§ **WHAT YOU ARE ASKED TO DO**
In the records that follow, locate every line with "bước" and extract it.
-=-=-=-=-
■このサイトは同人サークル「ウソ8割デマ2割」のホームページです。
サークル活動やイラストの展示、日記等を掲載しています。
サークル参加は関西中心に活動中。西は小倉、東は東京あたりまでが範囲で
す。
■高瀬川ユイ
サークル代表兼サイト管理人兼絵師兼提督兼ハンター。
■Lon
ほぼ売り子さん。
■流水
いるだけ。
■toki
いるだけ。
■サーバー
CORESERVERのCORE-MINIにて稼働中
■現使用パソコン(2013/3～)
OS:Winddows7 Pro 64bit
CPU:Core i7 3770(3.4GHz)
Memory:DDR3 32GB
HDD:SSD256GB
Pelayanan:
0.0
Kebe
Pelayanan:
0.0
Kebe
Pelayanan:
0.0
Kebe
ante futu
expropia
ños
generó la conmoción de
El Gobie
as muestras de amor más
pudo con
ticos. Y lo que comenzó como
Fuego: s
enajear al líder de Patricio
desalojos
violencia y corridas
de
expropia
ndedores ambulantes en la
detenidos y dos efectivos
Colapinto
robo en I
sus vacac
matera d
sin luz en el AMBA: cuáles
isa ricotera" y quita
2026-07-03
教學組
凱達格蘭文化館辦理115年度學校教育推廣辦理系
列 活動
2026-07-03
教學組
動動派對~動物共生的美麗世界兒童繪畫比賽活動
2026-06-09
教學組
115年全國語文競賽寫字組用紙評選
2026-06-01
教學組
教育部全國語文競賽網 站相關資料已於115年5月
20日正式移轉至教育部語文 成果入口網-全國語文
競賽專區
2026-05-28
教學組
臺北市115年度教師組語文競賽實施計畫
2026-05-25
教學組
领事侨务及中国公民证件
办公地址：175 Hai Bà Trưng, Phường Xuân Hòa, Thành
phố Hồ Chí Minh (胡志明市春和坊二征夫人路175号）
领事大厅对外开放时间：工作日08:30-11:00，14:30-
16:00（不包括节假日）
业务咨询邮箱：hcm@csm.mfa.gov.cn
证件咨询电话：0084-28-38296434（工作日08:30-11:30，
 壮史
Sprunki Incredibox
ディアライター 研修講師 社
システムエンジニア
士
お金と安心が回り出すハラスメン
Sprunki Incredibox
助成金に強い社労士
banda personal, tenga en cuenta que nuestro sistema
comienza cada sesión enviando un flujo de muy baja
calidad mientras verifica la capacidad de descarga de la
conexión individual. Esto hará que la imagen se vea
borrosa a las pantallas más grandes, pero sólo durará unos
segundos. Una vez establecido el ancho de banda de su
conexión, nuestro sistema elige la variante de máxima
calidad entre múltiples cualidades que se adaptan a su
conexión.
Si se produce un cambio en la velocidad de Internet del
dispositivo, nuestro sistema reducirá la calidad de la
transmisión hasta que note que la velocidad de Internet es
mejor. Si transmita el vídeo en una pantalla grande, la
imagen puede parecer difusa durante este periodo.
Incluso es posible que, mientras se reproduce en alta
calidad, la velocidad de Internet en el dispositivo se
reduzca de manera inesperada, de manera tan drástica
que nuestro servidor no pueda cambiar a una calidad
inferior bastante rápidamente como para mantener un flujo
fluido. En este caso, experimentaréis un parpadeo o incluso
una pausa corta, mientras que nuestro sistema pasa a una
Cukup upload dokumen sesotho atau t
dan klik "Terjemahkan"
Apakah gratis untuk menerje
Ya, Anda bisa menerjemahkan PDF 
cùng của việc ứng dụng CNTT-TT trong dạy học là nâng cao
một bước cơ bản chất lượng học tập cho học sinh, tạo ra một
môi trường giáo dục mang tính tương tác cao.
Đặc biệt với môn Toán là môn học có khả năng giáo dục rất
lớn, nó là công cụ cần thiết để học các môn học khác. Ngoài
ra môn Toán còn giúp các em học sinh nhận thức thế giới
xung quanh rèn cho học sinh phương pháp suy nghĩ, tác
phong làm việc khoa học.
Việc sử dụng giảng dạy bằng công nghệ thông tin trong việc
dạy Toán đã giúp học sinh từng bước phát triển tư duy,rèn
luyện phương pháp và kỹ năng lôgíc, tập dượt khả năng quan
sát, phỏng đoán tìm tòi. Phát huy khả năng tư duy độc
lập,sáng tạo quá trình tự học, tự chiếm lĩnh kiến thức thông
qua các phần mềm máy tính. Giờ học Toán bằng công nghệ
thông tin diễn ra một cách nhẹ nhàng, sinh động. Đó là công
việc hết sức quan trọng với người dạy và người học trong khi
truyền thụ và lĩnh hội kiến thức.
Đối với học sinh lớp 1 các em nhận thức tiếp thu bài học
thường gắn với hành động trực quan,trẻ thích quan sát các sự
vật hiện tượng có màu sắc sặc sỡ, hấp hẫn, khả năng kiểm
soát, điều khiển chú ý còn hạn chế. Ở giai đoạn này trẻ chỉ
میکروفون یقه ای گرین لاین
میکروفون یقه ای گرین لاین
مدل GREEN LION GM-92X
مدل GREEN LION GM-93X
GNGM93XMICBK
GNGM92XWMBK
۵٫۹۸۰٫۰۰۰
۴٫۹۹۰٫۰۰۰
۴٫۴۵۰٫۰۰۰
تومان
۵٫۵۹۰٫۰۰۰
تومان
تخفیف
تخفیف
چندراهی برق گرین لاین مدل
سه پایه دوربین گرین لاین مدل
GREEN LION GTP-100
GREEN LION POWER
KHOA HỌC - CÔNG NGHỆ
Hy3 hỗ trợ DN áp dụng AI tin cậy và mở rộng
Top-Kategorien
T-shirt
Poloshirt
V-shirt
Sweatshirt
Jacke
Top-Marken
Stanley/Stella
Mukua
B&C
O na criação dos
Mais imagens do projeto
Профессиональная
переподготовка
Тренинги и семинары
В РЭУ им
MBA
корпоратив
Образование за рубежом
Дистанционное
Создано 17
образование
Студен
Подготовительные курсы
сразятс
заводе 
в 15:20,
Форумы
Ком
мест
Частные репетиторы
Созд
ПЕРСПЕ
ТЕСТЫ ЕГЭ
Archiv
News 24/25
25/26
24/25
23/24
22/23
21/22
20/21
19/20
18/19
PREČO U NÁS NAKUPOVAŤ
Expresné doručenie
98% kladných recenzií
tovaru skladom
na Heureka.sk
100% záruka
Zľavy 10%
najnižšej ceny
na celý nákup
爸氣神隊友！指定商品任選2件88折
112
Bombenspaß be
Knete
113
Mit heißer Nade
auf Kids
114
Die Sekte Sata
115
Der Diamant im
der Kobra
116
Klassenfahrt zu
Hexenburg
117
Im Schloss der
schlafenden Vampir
-=-=-=-=-
§ **FINISHED EXERCISE**
một bước cơ bản chất lượng học tập cho học sinh, tạo ra một
dạy Toán đã giúp học sinh từng bước phát triển tư duy,rèn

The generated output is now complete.